Sperm from each individual was divided into two aliquots of 0.5 to 2 mL each. One of the aliquots was placed in a 10 x 20-cm plastic bag inflated with oxygen (sperm from P. mesopotamicus, L. elongatus, L. friderici, P. lineatus and P. marggravii) or air (B. lundii) and the other one was kept in the original capped tube. The ratio sperm: air or oxygen (v:v, mL) was 1:110-440. The aliquots were stored in the small styrofoam boxes containing either ice cubes or a frozen thermogel bag. Oxygen or air and ice cubes were renewed at intervals of approximately 6 h, whereas the frozen thermogel bags were renewed at 12-h intervals.

Sperm motility activation

Before the storage tests, NaCl solutions of different osmolalities were tested for sperm motility activation. The sperm samples were pre-diluted at a ratio of 1:100 with NaCl 200 mM (previously established as non-activator of sperm motility).
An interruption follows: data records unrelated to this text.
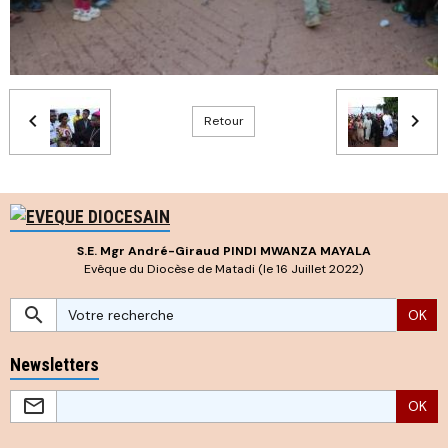
Retour
S.E. Mgr André-Giraud PINDI MWANZA MAYALA
Evêque du Diocèse de Matadi (le 16 Juillet 2022)
OK
Newsletters
OK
This mixture was again diluted (final dilution ratio = 1:1000) with NaCl solutions at various concentrations (150, 100, 75, 50, 25 mM), and immediately analysed. Motility rates were obtained under a light microscope, using 400 x magnification. The two-stage dilution of the sperm was carried out as recommended by Billard and Cosson (1992) for adequate motility evaluation.

The NaCl concentration at which the highest sperm motility rate occurred, i.e. 50 mM, was used for activation of the spermatozoa during the storage experiments. The sperm motility analyses were performed at intervals of ~5-9h and continued until the rate of sperm motility reached ~30%.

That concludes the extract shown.